# WHAT THIS TASK INVOLVES
Only the lines with "each" in them need to be copied from the listing.
═══ SOURCE MATERIAL
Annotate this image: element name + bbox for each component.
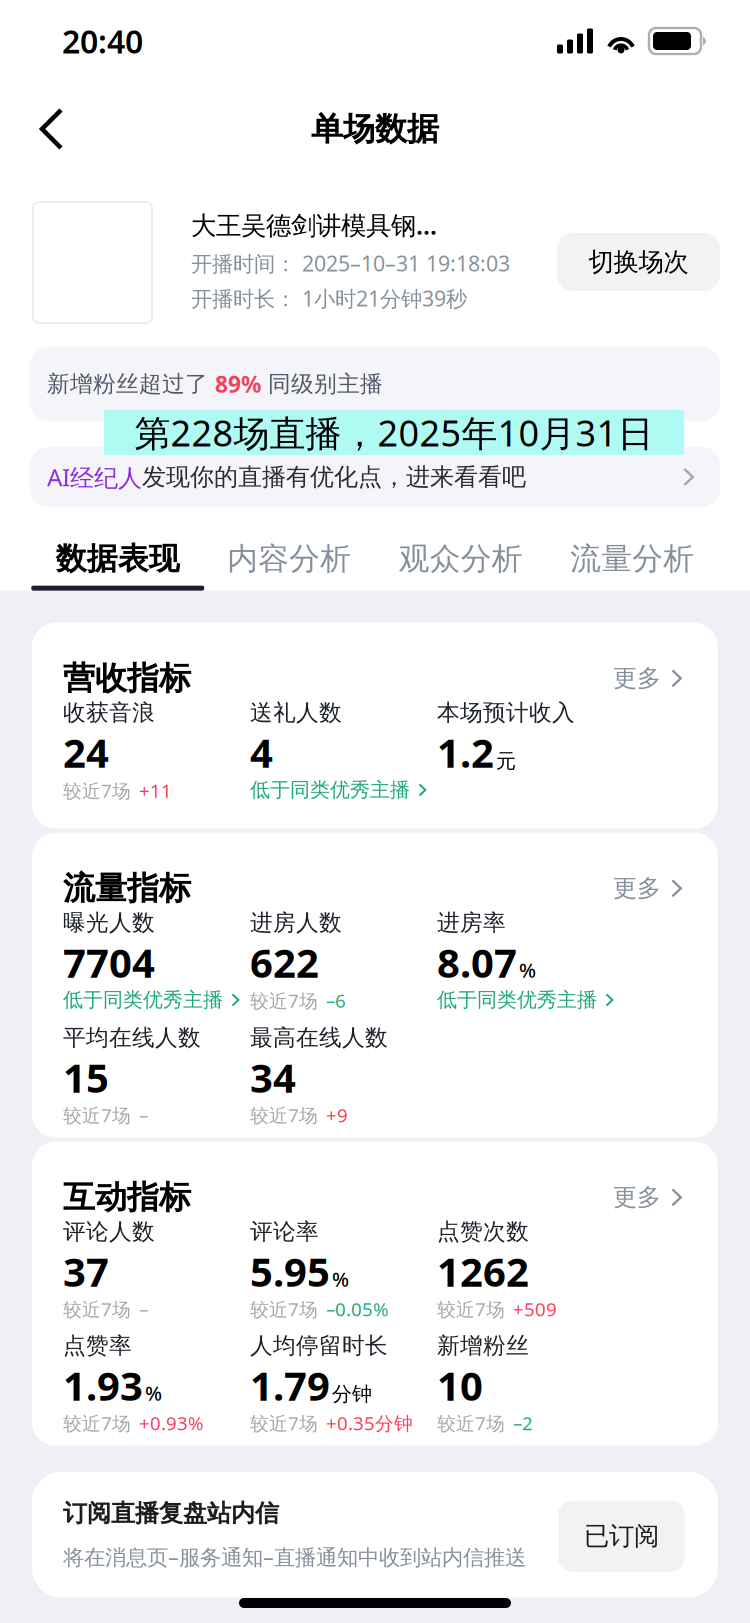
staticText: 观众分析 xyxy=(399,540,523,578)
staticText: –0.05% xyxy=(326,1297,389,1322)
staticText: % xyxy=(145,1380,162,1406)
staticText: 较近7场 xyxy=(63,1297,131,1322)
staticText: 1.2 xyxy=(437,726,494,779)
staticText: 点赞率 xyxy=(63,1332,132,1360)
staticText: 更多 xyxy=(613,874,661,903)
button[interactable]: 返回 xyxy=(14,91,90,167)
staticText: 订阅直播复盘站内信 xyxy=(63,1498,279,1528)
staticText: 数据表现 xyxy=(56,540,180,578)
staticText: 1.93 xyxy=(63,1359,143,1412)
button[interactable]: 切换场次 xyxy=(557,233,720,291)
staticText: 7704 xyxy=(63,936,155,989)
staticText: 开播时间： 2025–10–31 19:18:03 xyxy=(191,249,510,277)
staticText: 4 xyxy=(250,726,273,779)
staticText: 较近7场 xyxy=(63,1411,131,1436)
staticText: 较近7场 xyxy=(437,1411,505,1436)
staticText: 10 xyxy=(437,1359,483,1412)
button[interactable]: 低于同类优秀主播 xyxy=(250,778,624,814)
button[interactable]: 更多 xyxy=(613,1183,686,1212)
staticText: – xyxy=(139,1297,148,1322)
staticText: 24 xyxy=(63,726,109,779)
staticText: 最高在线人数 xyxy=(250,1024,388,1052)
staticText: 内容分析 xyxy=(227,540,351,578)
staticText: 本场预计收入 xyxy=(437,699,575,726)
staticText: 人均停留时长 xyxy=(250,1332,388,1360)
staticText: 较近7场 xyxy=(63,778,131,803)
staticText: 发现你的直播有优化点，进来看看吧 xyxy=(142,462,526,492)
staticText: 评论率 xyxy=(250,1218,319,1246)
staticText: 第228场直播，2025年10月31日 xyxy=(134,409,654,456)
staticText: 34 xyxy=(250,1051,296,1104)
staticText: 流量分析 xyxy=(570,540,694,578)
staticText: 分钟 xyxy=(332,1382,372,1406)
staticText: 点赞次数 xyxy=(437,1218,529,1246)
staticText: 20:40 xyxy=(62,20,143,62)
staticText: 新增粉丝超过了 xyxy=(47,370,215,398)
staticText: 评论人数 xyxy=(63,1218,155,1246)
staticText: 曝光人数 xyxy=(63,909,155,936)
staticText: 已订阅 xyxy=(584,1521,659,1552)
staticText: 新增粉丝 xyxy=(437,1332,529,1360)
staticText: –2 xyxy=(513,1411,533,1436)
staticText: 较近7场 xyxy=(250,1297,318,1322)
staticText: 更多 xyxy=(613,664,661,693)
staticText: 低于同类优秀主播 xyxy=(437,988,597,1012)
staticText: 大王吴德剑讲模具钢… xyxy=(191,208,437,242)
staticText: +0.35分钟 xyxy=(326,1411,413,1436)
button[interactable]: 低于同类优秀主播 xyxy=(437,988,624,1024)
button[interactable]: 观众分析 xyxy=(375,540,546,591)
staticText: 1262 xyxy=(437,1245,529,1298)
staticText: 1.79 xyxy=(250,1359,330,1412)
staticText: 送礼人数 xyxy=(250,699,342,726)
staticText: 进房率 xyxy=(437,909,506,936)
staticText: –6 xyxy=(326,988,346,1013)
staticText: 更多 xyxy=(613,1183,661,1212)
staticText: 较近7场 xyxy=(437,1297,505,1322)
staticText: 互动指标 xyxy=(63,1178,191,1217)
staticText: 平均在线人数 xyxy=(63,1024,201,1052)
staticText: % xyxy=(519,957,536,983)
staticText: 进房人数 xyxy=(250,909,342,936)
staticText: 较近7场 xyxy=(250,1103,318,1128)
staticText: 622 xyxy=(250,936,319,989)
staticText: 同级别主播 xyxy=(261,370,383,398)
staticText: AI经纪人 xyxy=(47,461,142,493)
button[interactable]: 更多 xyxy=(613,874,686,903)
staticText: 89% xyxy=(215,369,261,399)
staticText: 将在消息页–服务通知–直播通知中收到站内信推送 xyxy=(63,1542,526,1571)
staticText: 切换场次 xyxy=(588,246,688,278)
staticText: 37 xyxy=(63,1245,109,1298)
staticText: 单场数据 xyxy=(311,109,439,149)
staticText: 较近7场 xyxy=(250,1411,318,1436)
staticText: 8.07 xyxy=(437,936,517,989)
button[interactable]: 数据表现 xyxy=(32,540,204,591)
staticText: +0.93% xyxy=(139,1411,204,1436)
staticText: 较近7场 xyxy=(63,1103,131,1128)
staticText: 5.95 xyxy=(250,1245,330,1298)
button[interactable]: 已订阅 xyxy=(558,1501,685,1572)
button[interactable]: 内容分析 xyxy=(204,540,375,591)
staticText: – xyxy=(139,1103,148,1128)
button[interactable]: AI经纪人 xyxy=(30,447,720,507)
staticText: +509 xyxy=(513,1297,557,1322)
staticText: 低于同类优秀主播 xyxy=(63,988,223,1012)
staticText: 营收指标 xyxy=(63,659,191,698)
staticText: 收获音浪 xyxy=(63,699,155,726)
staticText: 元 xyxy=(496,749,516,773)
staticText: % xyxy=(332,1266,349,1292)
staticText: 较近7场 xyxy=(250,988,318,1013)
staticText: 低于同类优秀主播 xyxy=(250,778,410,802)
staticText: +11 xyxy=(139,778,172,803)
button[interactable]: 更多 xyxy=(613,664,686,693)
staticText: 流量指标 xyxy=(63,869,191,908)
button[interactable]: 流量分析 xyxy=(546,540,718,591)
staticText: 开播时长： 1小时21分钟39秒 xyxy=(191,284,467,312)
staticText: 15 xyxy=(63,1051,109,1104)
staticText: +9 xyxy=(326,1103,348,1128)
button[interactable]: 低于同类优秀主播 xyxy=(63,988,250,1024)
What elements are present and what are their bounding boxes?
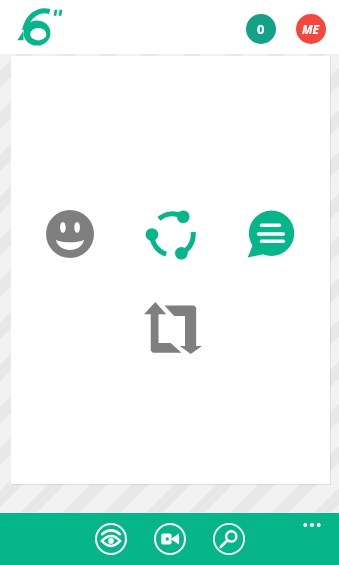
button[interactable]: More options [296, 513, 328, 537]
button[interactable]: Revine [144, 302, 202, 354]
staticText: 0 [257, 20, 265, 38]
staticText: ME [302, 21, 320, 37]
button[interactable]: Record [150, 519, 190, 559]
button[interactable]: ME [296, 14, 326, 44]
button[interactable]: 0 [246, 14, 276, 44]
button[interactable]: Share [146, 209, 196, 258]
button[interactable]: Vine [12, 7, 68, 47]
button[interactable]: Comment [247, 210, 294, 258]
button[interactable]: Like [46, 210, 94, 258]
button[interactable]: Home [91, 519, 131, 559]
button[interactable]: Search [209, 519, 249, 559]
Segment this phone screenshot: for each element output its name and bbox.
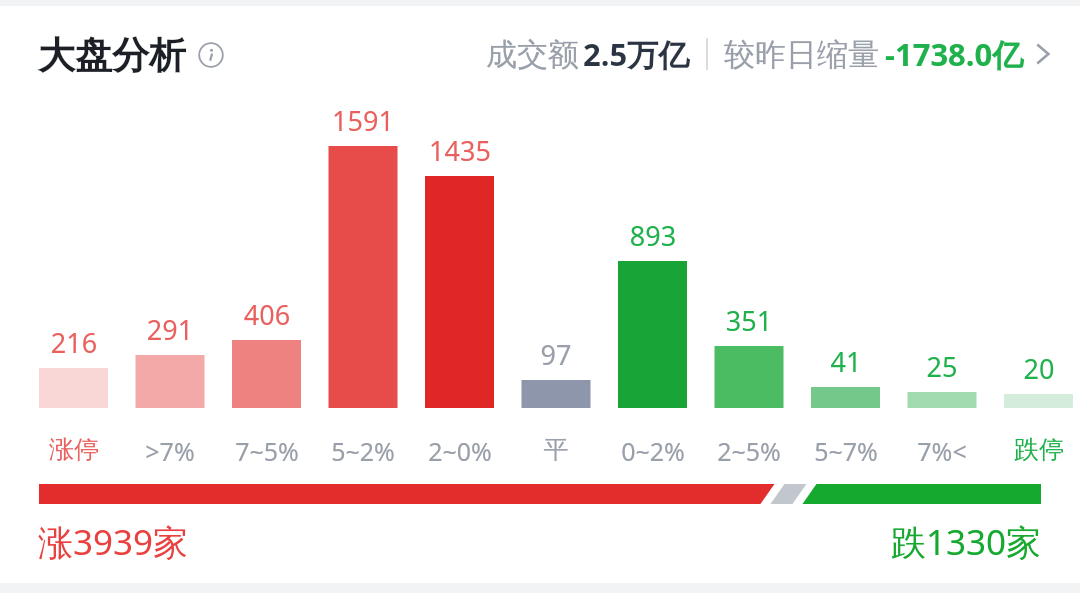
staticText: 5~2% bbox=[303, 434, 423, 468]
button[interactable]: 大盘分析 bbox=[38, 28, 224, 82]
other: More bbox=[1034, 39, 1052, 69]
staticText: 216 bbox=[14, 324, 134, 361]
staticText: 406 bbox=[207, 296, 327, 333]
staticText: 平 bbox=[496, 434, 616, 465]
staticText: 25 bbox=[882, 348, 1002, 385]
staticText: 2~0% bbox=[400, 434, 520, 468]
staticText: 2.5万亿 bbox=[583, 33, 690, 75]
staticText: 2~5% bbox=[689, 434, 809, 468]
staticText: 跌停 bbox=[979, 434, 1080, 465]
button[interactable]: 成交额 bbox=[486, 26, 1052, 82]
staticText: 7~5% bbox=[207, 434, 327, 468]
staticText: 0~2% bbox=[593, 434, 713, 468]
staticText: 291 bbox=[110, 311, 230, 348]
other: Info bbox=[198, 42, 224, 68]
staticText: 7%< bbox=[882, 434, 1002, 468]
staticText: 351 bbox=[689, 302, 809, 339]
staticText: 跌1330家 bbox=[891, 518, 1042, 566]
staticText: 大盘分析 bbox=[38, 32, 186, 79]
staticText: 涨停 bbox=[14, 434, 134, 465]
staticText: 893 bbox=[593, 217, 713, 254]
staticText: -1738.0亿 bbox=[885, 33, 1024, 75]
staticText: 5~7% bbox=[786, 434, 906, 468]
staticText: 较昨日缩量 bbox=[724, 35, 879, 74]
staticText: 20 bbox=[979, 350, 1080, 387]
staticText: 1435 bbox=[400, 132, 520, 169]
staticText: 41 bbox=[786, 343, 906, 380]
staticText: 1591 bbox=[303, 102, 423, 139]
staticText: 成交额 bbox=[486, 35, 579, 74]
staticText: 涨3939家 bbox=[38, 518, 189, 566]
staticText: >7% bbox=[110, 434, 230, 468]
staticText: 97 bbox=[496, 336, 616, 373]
══════
# TASK SOLUTION
Annotate this image: element name + bbox for each component.
Segment this phone screenshot: for each element output its name and bbox.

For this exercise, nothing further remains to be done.